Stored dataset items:

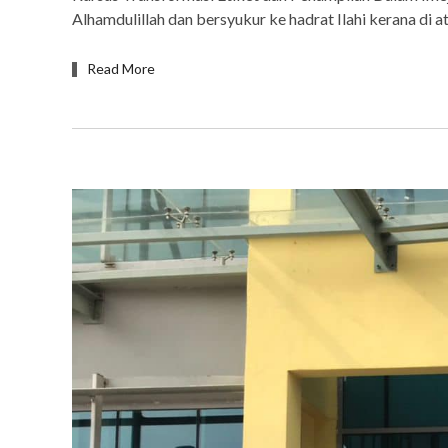
Alhamdulillah dan bersyukur ke hadrat Ilahi kerana di 
Read More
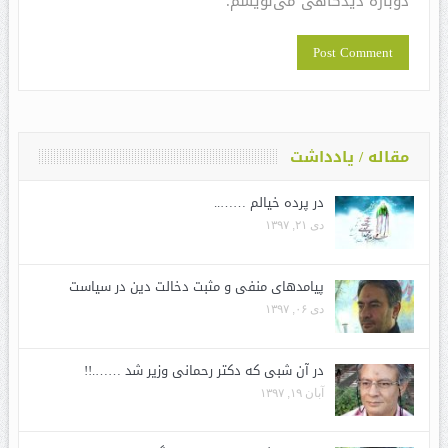
دوباره دیدگاهی می‌نویسم.
مقاله / یادداشت
در پرده خیالم ……..
دی ۲۱, ۱۳۹۷
پیامدهای منفی و مثبت دخالت دین در سیاست
دی ۰۶, ۱۳۹۷
در آن شبی که دکتر رحمانی وزیر شد …….!!
آبان ۱۹, ۱۳۹۷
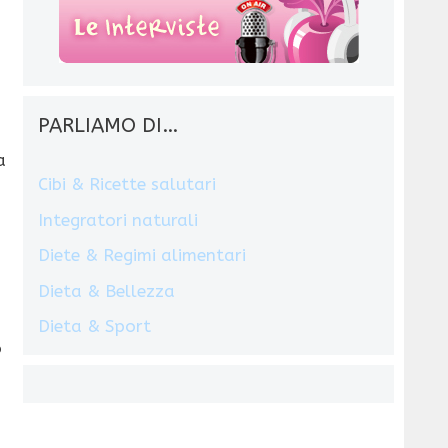
PARLIAMO DI…
a
Cibi & Ricette salutari
Integratori naturali
Diete & Regimi alimentari
Dieta & Bellezza
Dieta & Sport
o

**DIRECTIONS FOR THIS TASK:**
Please hand back every entry above exactly, with no images in the copy.

**RESULT OF THIS TASK:**
Alhamdulillah dan bersyukur ke hadrat Ilahi kerana di 
Read More
دوباره دیدگاهی می‌نویسم.
مقاله / یادداشت
در پرده خیالم ……..
دی ۲۱, ۱۳۹۷
پیامدهای منفی و مثبت دخالت دین در سیاست
دی ۰۶, ۱۳۹۷
در آن شبی که دکتر رحمانی وزیر شد …….!!
آبان ۱۹, ۱۳۹۷
PARLIAMO DI…
a
Cibi & Ricette salutari
Integratori naturali
Diete & Regimi alimentari
Dieta & Bellezza
Dieta & Sport
o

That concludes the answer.